Department of Psychiatry, Yale School of Medicine, New Haven, Connecticut 06511.
Department of Experimental Psychology, University of Oxford, Oxford OX2 6GG, United Kingdom.
J Neurosci. 2023 Jan 18;43(3):458-471. doi: 10.1523/JNEUROSCI.1113-22.2022. Epub 2022 Oct 10.

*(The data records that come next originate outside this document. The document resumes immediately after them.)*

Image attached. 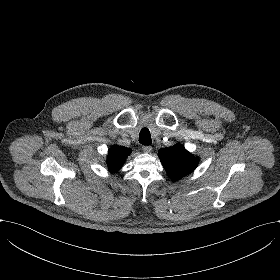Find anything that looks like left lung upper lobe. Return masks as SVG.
<instances>
[{"instance_id": "1", "label": "left lung upper lobe", "mask_w": 280, "mask_h": 280, "mask_svg": "<svg viewBox=\"0 0 280 280\" xmlns=\"http://www.w3.org/2000/svg\"><path fill=\"white\" fill-rule=\"evenodd\" d=\"M159 158L168 176L173 180L191 173L198 165L199 159L190 154L183 145L177 144L159 150Z\"/></svg>"}]
</instances>
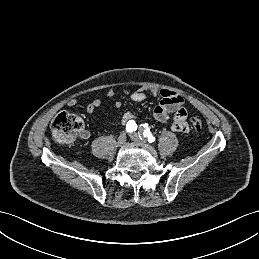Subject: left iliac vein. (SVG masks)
<instances>
[{
	"label": "left iliac vein",
	"instance_id": "4c4485c4",
	"mask_svg": "<svg viewBox=\"0 0 259 259\" xmlns=\"http://www.w3.org/2000/svg\"><path fill=\"white\" fill-rule=\"evenodd\" d=\"M129 136H130V138H131L133 141H135V142H142V143H145V142H146L145 139H141V138L139 137V134H138V133L133 132V133H131Z\"/></svg>",
	"mask_w": 259,
	"mask_h": 259
}]
</instances>
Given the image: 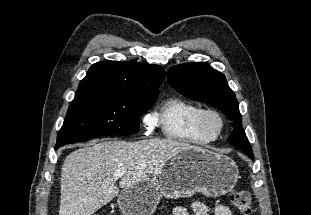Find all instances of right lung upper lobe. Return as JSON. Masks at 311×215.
Here are the masks:
<instances>
[{
    "label": "right lung upper lobe",
    "instance_id": "right-lung-upper-lobe-1",
    "mask_svg": "<svg viewBox=\"0 0 311 215\" xmlns=\"http://www.w3.org/2000/svg\"><path fill=\"white\" fill-rule=\"evenodd\" d=\"M165 75V70L159 65L106 60L90 67L78 90L158 97L157 90Z\"/></svg>",
    "mask_w": 311,
    "mask_h": 215
}]
</instances>
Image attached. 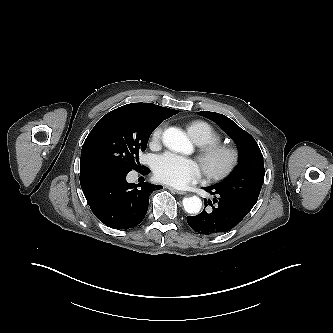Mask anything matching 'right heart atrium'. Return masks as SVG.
Listing matches in <instances>:
<instances>
[{
    "mask_svg": "<svg viewBox=\"0 0 333 333\" xmlns=\"http://www.w3.org/2000/svg\"><path fill=\"white\" fill-rule=\"evenodd\" d=\"M162 134H163V127L162 126H158L156 127L151 134V144L152 145H156L160 142L161 138H162Z\"/></svg>",
    "mask_w": 333,
    "mask_h": 333,
    "instance_id": "right-heart-atrium-1",
    "label": "right heart atrium"
}]
</instances>
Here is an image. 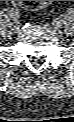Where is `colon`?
Listing matches in <instances>:
<instances>
[{"instance_id": "1", "label": "colon", "mask_w": 74, "mask_h": 122, "mask_svg": "<svg viewBox=\"0 0 74 122\" xmlns=\"http://www.w3.org/2000/svg\"><path fill=\"white\" fill-rule=\"evenodd\" d=\"M47 1H20V3L30 9H36L42 7Z\"/></svg>"}]
</instances>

Model-free and model-based computations are argued to distinctly update action values that guide decision-making processes. It is not known, however, if these model-free and model-based reinforcement learning mechanisms recruited in operationally based instrumental tasks parallel those engaged by pavlovian-based behavioral procedures. Recently, computational work has suggested that individual differences in the attribution of incentive salience to reward predictive cues, that is, sign- and goal-tracking behaviors, are also governed by variations in model-free and model-based value representations that guide behavior. Moreover, it is not appreciated if these systems that are characterized computationally using model-free and model-based algorithms are conserved across tasks for individual animals. In the current study, we used a within-subject design to assess sign-tracking and goal-tracking behaviors using a pavlovian conditioned approach task and then characterized behavior using an instrumental multistage decision-making (MSDM) task in male rats. We hypothesized that both pavlovian and instrumental learning processes may be driven by common reinforcement-learning mechanisms. Our data confirm that sign-tracking behavior was associated with greater reward-mediated, model-free reinforcement learning and that it was also linked to model-free reinforcement learning in the MSDM task. Computational analyses revealed that pavlovian model-free updating was correlated with model-free reinforcement learning in the MSDM task. These data provide key insights into the computational mechanisms mediating associative learning that could have important implications for normal and abnormal states. Model-free and model-based computations that guide instrumental decision-making processes may also be recruited in pavlovian-based behavioral procedures. Here, we used a within-subject design to test the hypothesis that both pavlovian and instrumental learning processes were driven by common reinforcement-learning mechanisms. Sign-tracking and goal-tracking behaviors were assessed in rats using a pavlovian conditioned approach task, and then instrumental behavior was characterized using an MSDM task. We report that sign-tracking behavior was associated with greater model-free, but not model-based, learning in the MSDM task. These data suggest that pavlovian and instrumental behaviors may be driven by conserved reinforcement-learning mechanisms.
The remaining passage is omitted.